▸ **Requirement**: An exact copy of every record below is needed, with the pictures left out.

(Dataset items)
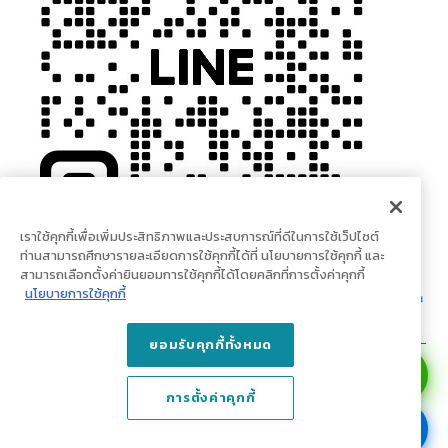
เราใช้คุกกี้เพื่อเพิ่มประสิทธิภาพและประสบการณ์ที่ดีในการใช้เว็ปไซต์
ท่านสามารถศึกษารายละเอียดการใช้คุกกี้ได้ที่ นโยบายการใช้คุกกี้ และ
สามารถเลือกตั้งค่ายินยอมการใช้คุกกี้ได้โดยคลิกที่การตั้งค่าคุกกี้
นโยบายการใช้คุกกี้
ยอมรับคุกกี้ทั้งหมด
© Copyright 2023 doodeco.com. All Rights Reserved.
การตั้งค่าคุกกี้
บริษัท เน็กซเตอร์ ลีฟวิ่ง จำกัด (สำนักงานใหญ่) เลขที่ 1 ถนนปูนซิเมนต์ไทย แขวง
บางซื่อ เขตบางซื่อ กรุงเทพมหานคร 10800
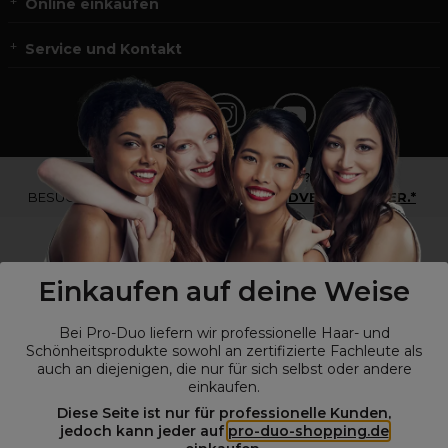
Online einkaufen
Service und Kontakt
*Du bist kein Profikunde?
BESUCHE
UNSERE WEBSEITE FÜR ENDVERBRAUCHER.*
Einkaufen auf deine Weise
Bei Pro-Duo liefern wir professionelle Haar- und
Schönheitsprodukte sowohl an zertifizierte Fachleute als
auch an diejenigen, die nur für sich selbst oder andere
einkaufen.
Diese Seite ist nur für professionelle Kunden,
© Alle Rechte vorbehalten © Pro-Duo
2026
jedoch kann jeder auf
pro-duo-shopping.de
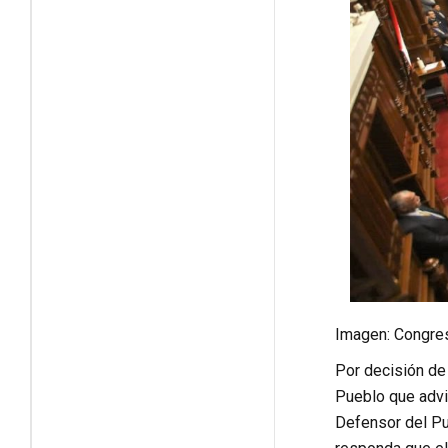
Imagen: Congre
Por decisión de 
Pueblo que advi
Defensor del Pue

▸ **Task output**:
เราใช้คุกกี้เพื่อเพิ่มประสิทธิภาพและประสบการณ์ที่ดีในการใช้เว็ปไซต์
ท่านสามารถศึกษารายละเอียดการใช้คุกกี้ได้ที่ นโยบายการใช้คุกกี้ และ
สามารถเลือกตั้งค่ายินยอมการใช้คุกกี้ได้โดยคลิกที่การตั้งค่าคุกกี้
นโยบายการใช้คุกกี้
ยอมรับคุกกี้ทั้งหมด
© Copyright 2023 doodeco.com. All Rights Reserved.
การตั้งค่าคุกกี้
บริษัท เน็กซเตอร์ ลีฟวิ่ง จำกัด (สำนักงานใหญ่) เลขที่ 1 ถนนปูนซิเมนต์ไทย แขวง
บางซื่อ เขตบางซื่อ กรุงเทพมหานคร 10800
Online einkaufen
Service und Kontakt
*Du bist kein Profikunde?
BESUCHE
UNSERE WEBSEITE FÜR ENDVERBRAUCHER.*
Einkaufen auf deine Weise
Bei Pro-Duo liefern wir professionelle Haar- und
Schönheitsprodukte sowohl an zertifizierte Fachleute als
auch an diejenigen, die nur für sich selbst oder andere
einkaufen.
Diese Seite ist nur für professionelle Kunden,
© Alle Rechte vorbehalten © Pro-Duo
2026
jedoch kann jeder auf
pro-duo-shopping.de
Imagen: Congre
Por decisión de 
Pueblo que advi
Defensor del Pue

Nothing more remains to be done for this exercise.